3.2 Thermal insulation methods

The thermal insulation should cover the whole outer surface of the sensitive weld. This will make the thermal insulation to be circular following along the welded seam. Therefore the thermal insulation is likely to be ring shaped in order to cover the whole area of the welded seam.

Other proposed methods are using different object shapes in a purpose of preventing or disrupting the contact between water and sensitive weld. This would require maze-like- structures or metallic-wools.

3.3 Attachment

The access to outer surface of the RPV is very limited. There are two small opening hatches below the RPV for inspection purposes. The total length of the opening hatches is 700mm and the width is approximately 300mm. A manipulator system is used for inspection.

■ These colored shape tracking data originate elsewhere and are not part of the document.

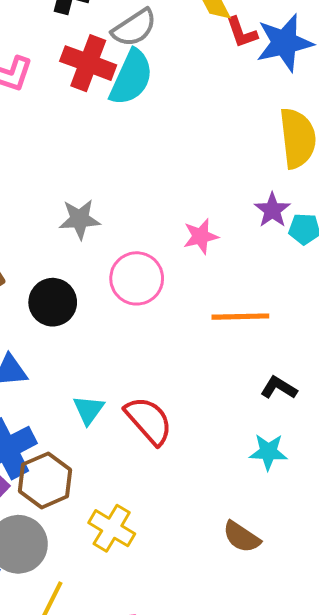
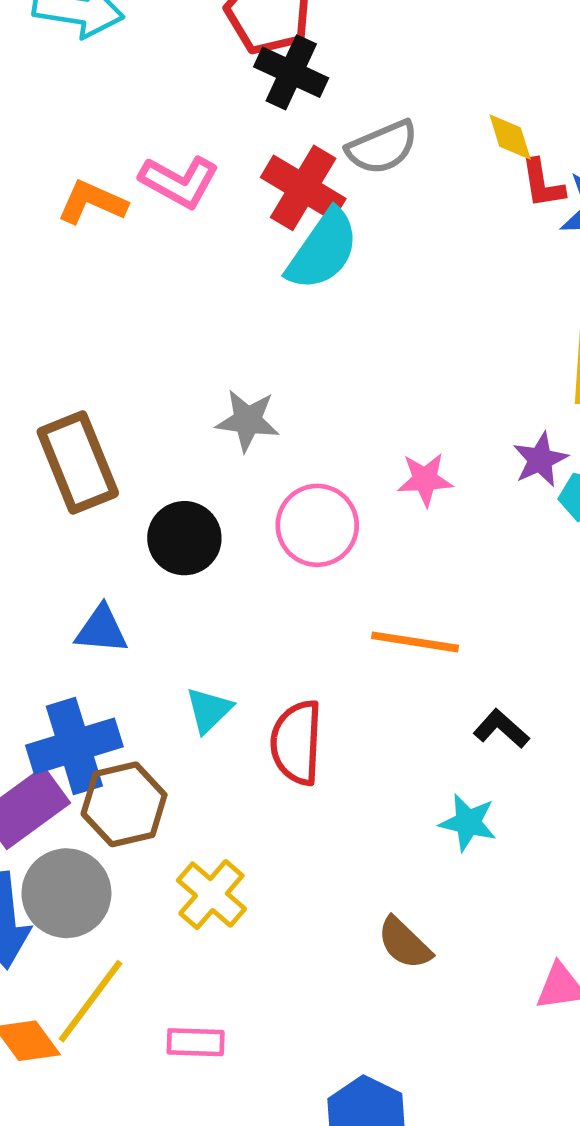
cyan semicircle: (131, 77) -> (323, 250), moved
orange line: (240, 317) -> (415, 642), moved
red semicircle: (149, 421) -> (296, 743), turned -146

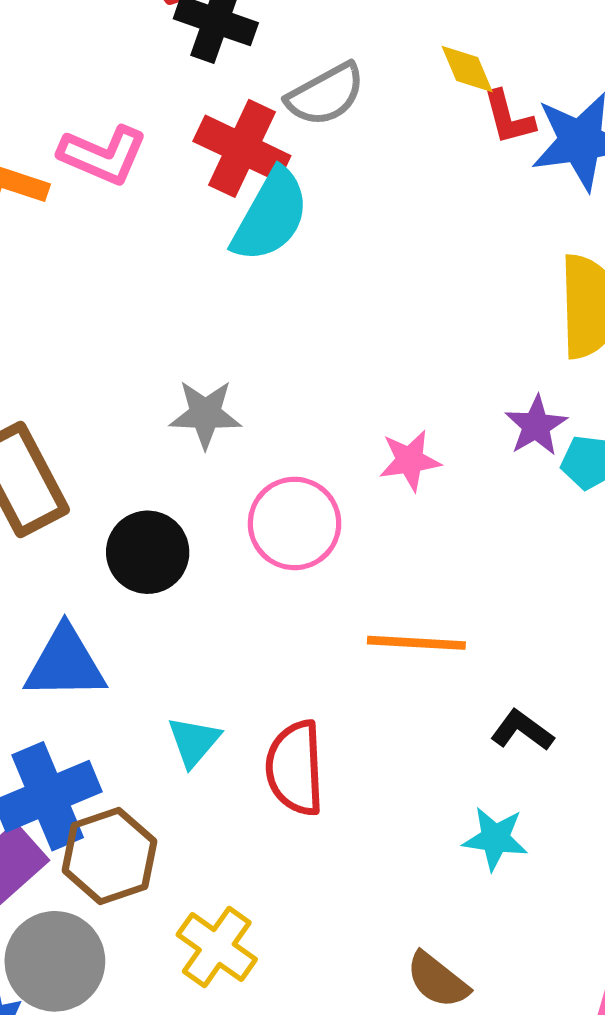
blue triangle: (101, 630) -> (65, 663), size x1.4

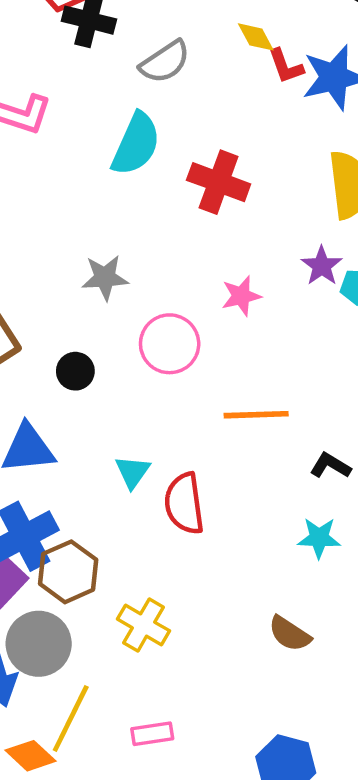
red cross: (242, 148) -> (219, 182), moved
black circle: (148, 552) -> (75, 371), size x0.7
cyan triangle: (194, 741) -> (133, 472), moved

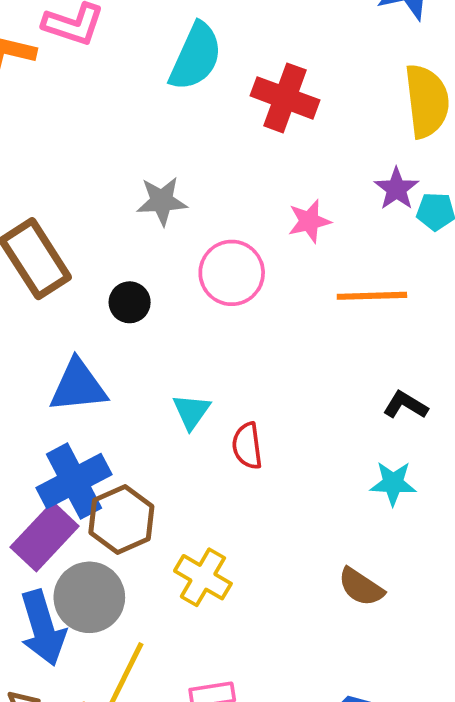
orange line: (256, 415) -> (372, 296), moved
red semicircle: (184, 504) -> (247, 446), size x0.7

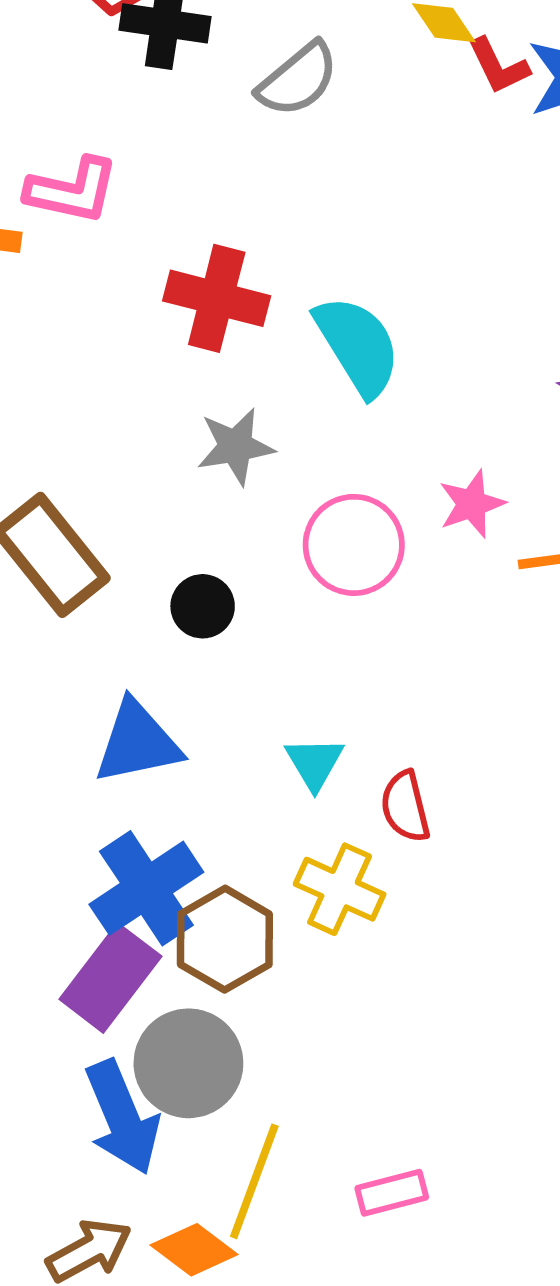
cyan semicircle: (196, 57) -> (358, 346), moved, turned -50
red cross: (285, 98) -> (217, 298), moved
pink star: (309, 221) -> (472, 504), moved
yellow cross: (203, 577) -> (340, 889), moved

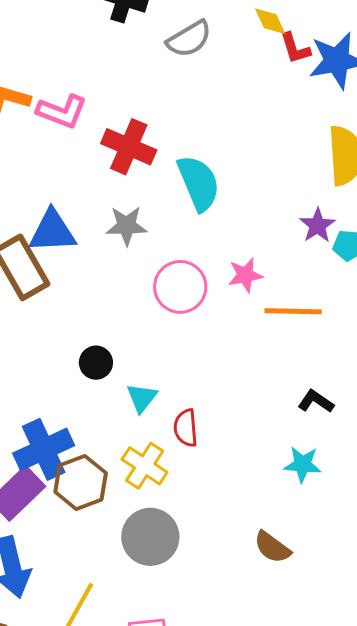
pink L-shape: (72, 190) -> (62, 111), moved
black circle: (203, 606) -> (96, 363), moved
blue triangle: (137, 742) -> (52, 231), moved
gray circle: (188, 1063) -> (150, 537), moved

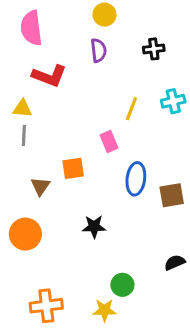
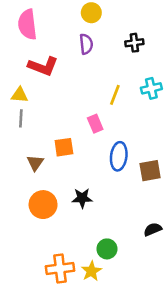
orange circle: (25, 234) -> (43, 205), moved
orange cross: (46, 306) -> (60, 269), moved
yellow star: (105, 310) -> (91, 271), turned -30

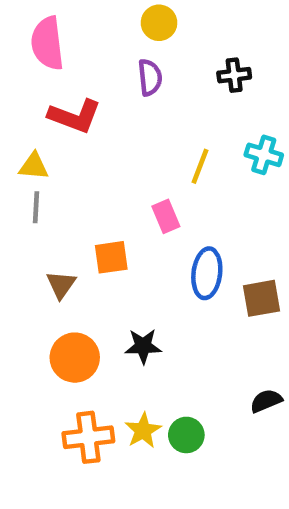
cyan cross: (151, 88) -> (264, 155), turned 30
orange cross: (60, 269) -> (88, 437), moved
yellow star: (91, 271) -> (143, 430), moved

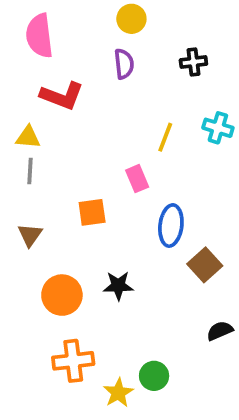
brown triangle: (61, 285) -> (30, 235), moved
brown square: (261, 298) -> (205, 265), moved, turned -32
yellow star: (143, 430) -> (118, 393), moved
green circle: (186, 435) -> (154, 376), moved

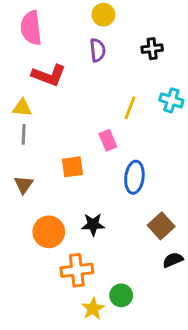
brown square: (205, 265) -> (161, 226), moved
orange cross: (73, 361) -> (77, 270), moved

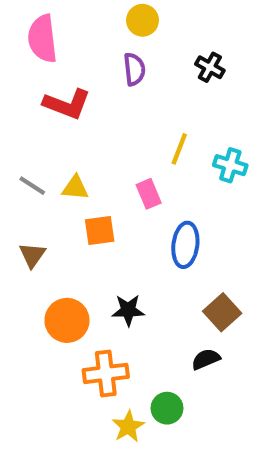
black cross: (152, 49) -> (210, 67), turned 36
cyan cross: (171, 100) -> (230, 165), moved
yellow triangle: (22, 108) -> (75, 188), moved
gray line: (24, 134) -> (32, 186), turned -60
black semicircle: (173, 260) -> (206, 359), moved

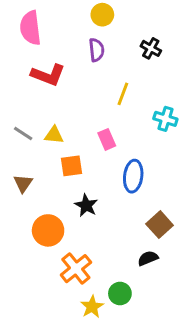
yellow line: (179, 149) -> (123, 94), moved
black star: (128, 310) -> (86, 205), moved, turned 30
orange cross: (106, 373) -> (76, 269), turned -32

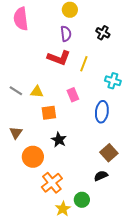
red L-shape: (48, 75) -> (59, 58), moved
blue ellipse: (133, 176) -> (102, 112), moved
brown triangle: (23, 183) -> (16, 133), moved

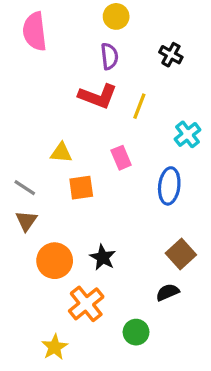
cyan cross: (113, 81) -> (188, 134), turned 35
gray line: (16, 91) -> (25, 188), moved
black star: (59, 140) -> (103, 257), moved
yellow star: (63, 209) -> (55, 347), moved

The system includes arc guidance, probe holder, mast for lifting the probes and rotating table. [8] This manipulator system can potentially be used when installing the thermal insulation.

3.4 Rejected insulation materials

Main cause for rejection has been the material’s poor radiation resistance or incompatible operational temperature. Following materials do not pass the criteria:

 Polytetrafluoroethylene (PTFE) also known as Teflon. PTFE has very ideal material properties but it suffers severe damage after relatively small amount of radiation. [19]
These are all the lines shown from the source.